Page images and extracted text:
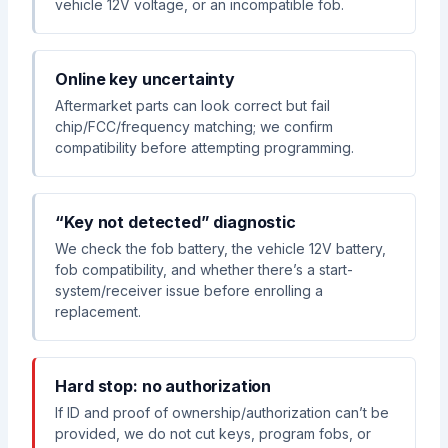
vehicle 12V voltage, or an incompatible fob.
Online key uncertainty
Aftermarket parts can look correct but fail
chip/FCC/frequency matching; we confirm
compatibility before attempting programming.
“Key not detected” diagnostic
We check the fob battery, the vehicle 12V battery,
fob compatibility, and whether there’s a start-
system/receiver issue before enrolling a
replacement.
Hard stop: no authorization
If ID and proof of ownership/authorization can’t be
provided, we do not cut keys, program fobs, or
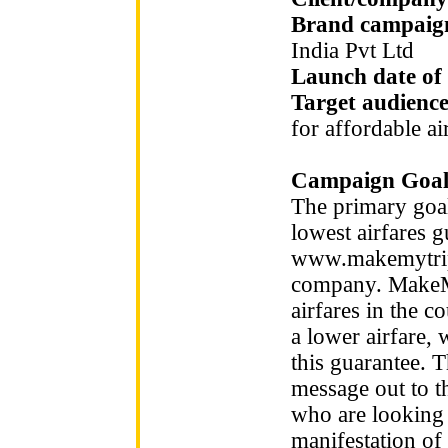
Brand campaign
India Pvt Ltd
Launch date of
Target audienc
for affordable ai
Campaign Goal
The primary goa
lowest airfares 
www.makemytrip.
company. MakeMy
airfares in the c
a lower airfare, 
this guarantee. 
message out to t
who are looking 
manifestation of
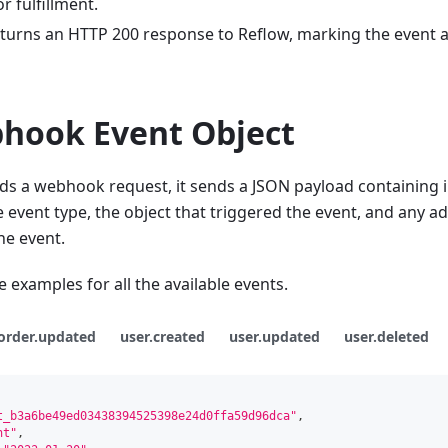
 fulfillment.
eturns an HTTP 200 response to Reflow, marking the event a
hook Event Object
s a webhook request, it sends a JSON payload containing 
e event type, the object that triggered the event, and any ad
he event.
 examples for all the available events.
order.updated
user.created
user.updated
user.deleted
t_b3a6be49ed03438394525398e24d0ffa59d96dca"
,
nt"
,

### Problem
For each line of the entries that holds the word "compatibility", pull that line out.

### Written answer
compatibility before attempting programming.
fob compatibility, and whether there’s a start-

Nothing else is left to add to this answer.